### ASSIGNMENT
Only lines holding "Prog" are needed; copy each of them from the data below.
---- INFORMATION
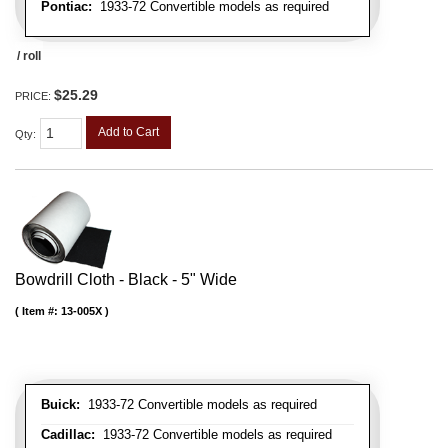
Pontiac:
1933-72 Convertible models as required
/ roll
$25.29
PRICE:
Add to Cart
Qty
:
Bowdrill Cloth - Black - 5" Wide
Item #:
13-005X
Buick:
1933-72 Convertible models as required
Cadillac:
1933-72 Convertible models as required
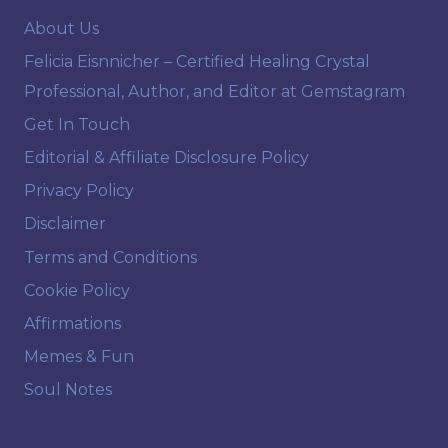
About Us
Felicia Eisnnicher – Certified Healing Crystal
Professional, Author, and Editor at Gemstagram
Get In Touch
Editorial & Affiliate Disclosure Policy
Privacy Policy
Disclaimer
Terms and Conditions
Cookie Policy
Affirmations
Memes & Fun
Soul Notes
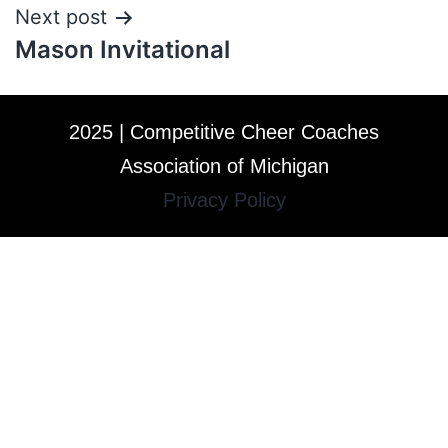
Next post
Mason Invitational
2025 | Competitive Cheer Coaches
Association of Michigan
Privacy Policy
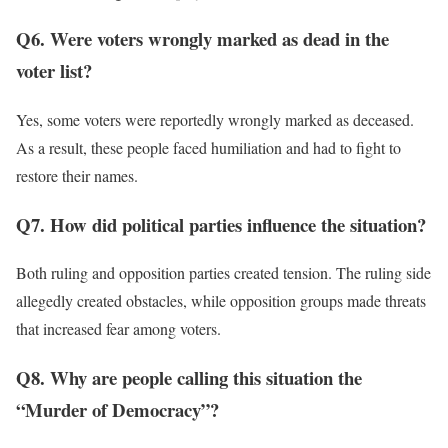
Q6. Were voters wrongly marked as dead in the
voter list?
Yes, some voters were reportedly wrongly marked as deceased.
As a result, these people faced humiliation and had to fight to
restore their names.
Q7. How did political parties influence the situation?
Both ruling and opposition parties created tension. The ruling side
allegedly created obstacles, while opposition groups made threats
that increased fear among voters.
Q8. Why are people calling this situation the
“Murder of Democracy”?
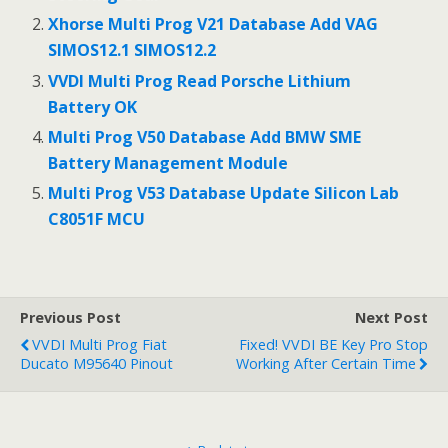
o
o
Xhorse Multi Prog V21 Database Add VAG
SIMOS12.1 SIMOS12.2
k
VVDI Multi Prog Read Porsche Lithium
Battery OK
Multi Prog V50 Database Add BMW SME
Battery Management Module
Multi Prog V53 Database Update Silicon Lab
C8051F MCU
Previous Post
Next Post
VVDI Multi Prog Fiat
Fixed! VVDI BE Key Pro Stop
Ducato M95640 Pinout
Working After Certain Time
--------
### FINISHED EXERCISE
Xhorse Multi Prog V21 Database Add VAG
VVDI Multi Prog Read Porsche Lithium
Multi Prog V50 Database Add BMW SME
Multi Prog V53 Database Update Silicon Lab
VVDI Multi Prog Fiat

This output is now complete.